• Task prompt:
Pull out every line with the word "Patsy" from the entries below.

· · · · ·

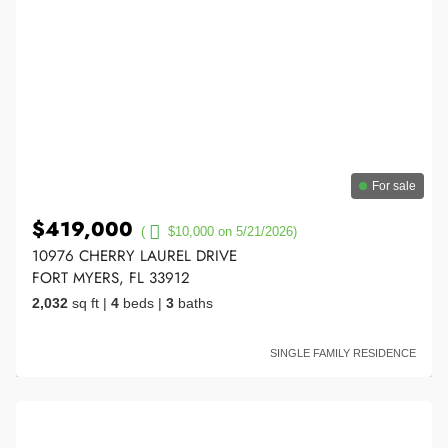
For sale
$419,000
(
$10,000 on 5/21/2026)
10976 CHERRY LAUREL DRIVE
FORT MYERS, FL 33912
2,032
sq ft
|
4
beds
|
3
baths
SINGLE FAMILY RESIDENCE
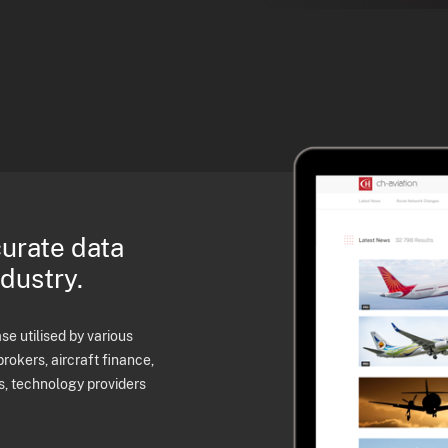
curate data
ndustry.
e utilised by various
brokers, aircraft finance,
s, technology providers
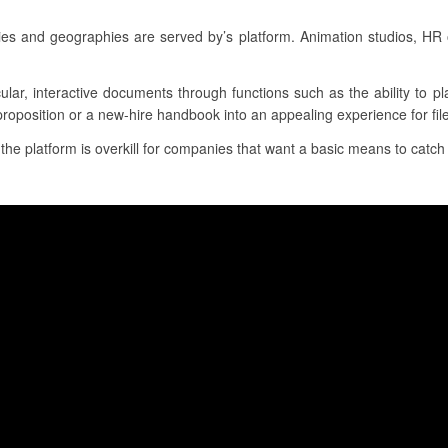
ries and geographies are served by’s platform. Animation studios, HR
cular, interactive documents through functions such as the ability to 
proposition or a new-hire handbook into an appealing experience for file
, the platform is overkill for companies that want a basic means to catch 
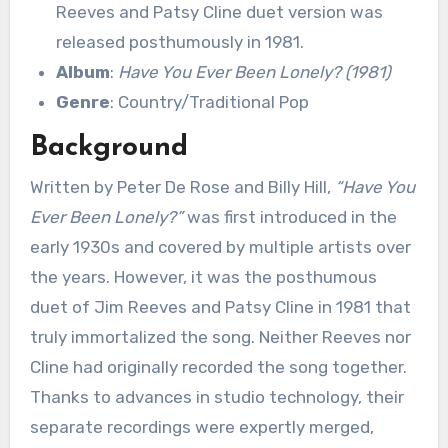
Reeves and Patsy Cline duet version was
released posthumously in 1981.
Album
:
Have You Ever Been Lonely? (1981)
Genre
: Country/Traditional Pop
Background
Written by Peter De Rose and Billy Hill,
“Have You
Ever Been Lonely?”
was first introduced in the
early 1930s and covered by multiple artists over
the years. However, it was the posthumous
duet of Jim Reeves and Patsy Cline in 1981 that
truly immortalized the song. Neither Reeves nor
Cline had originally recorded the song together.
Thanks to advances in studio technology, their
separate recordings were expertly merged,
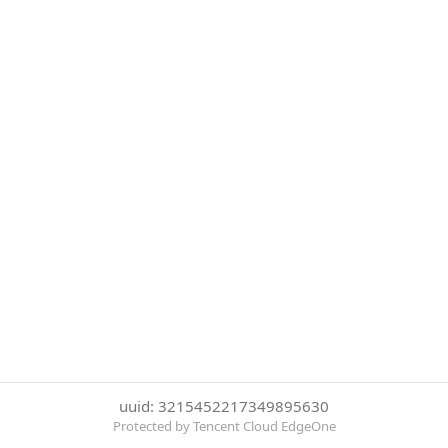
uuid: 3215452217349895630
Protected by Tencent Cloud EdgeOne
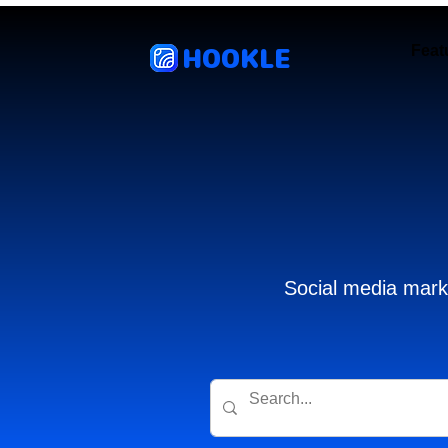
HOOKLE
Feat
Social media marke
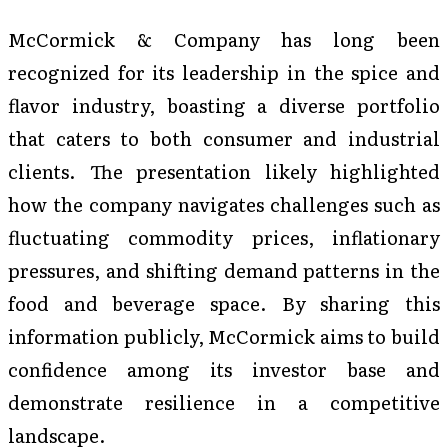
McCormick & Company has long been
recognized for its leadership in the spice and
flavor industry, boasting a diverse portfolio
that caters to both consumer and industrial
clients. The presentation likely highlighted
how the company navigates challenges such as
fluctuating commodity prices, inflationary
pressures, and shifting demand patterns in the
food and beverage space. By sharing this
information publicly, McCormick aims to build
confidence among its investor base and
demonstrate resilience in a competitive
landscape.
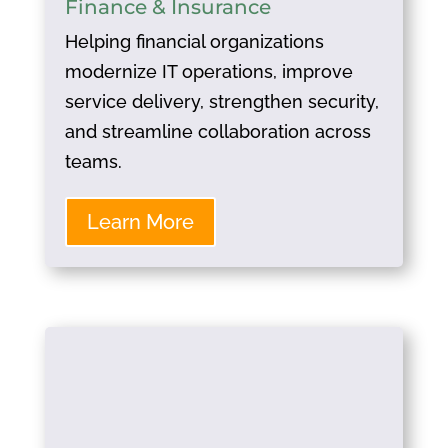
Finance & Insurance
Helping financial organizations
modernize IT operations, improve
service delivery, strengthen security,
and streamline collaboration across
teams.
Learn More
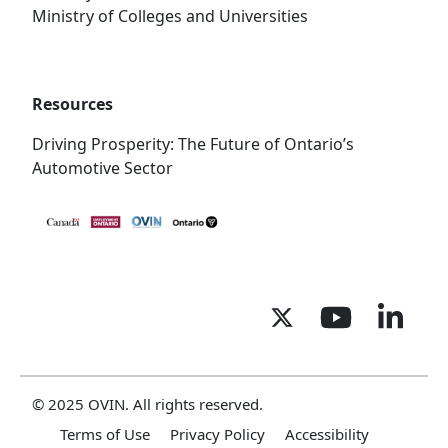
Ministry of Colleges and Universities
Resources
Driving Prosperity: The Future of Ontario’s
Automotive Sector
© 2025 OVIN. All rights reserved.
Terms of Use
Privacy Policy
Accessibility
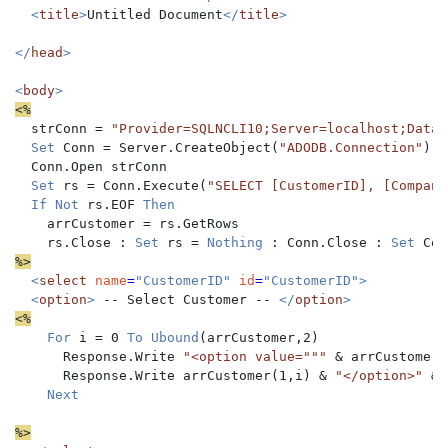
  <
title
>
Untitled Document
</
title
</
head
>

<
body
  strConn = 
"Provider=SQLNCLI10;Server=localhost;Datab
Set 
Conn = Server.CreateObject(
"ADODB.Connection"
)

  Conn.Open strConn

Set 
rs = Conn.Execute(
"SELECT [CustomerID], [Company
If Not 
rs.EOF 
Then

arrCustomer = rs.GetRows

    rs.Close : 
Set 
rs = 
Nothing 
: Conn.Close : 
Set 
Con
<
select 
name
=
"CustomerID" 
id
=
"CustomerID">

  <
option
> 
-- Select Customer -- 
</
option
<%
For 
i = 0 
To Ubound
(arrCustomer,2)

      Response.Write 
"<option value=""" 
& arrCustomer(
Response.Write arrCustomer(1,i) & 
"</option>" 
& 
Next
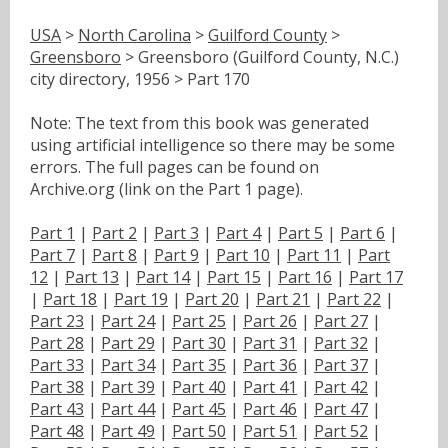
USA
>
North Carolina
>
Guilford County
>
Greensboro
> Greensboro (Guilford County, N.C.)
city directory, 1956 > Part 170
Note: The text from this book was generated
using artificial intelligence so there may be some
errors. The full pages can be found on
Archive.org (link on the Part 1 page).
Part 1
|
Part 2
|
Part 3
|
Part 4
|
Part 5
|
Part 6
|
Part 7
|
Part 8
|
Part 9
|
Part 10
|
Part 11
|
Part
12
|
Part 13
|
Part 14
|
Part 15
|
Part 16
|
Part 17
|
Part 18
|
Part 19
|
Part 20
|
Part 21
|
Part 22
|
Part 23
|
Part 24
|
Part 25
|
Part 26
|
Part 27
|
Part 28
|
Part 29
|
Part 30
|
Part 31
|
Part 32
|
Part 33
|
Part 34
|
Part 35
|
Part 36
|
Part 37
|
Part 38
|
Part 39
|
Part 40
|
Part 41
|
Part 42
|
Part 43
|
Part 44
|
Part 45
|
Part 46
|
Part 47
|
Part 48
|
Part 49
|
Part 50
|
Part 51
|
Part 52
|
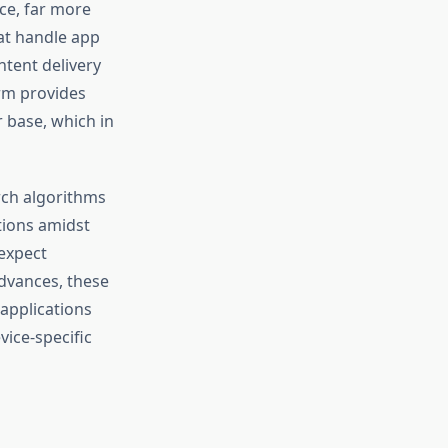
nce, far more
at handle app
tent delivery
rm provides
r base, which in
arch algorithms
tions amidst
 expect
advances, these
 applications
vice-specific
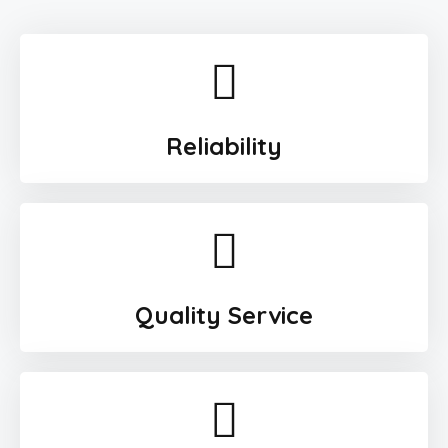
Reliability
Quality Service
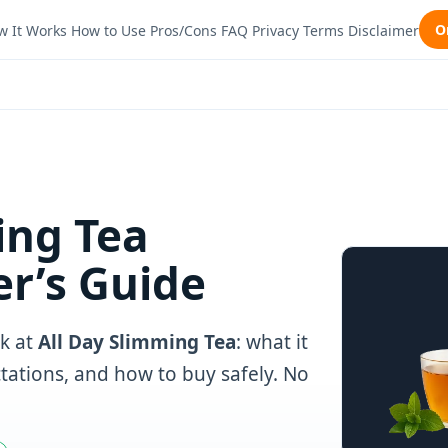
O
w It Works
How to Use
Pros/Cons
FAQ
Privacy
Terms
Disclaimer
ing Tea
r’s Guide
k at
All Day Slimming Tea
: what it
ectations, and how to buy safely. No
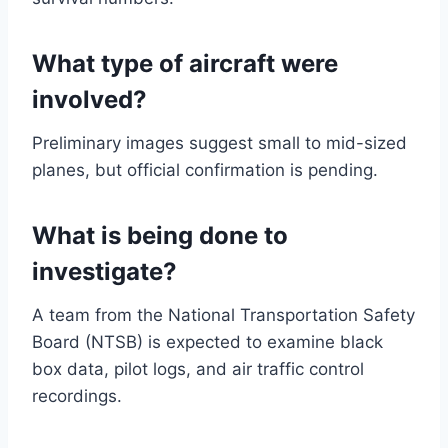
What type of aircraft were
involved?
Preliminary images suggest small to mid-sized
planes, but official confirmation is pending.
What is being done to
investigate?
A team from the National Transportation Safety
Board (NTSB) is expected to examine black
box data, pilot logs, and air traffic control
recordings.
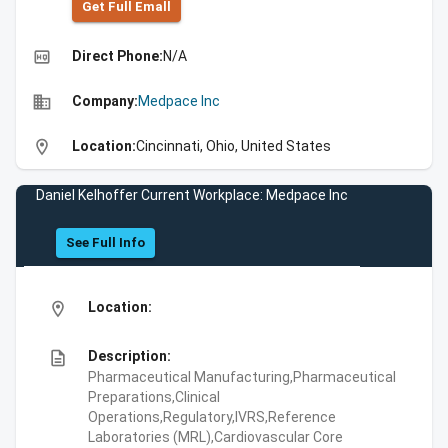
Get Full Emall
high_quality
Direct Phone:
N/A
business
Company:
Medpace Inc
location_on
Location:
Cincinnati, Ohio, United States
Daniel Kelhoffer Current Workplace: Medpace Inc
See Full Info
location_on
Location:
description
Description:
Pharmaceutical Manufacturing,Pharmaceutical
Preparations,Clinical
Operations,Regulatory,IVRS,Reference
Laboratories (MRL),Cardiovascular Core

· · · · ·

• Answer to this exercise:
Reeves and Patsy Cline duet version was
duet of Jim Reeves and Patsy Cline in 1981 that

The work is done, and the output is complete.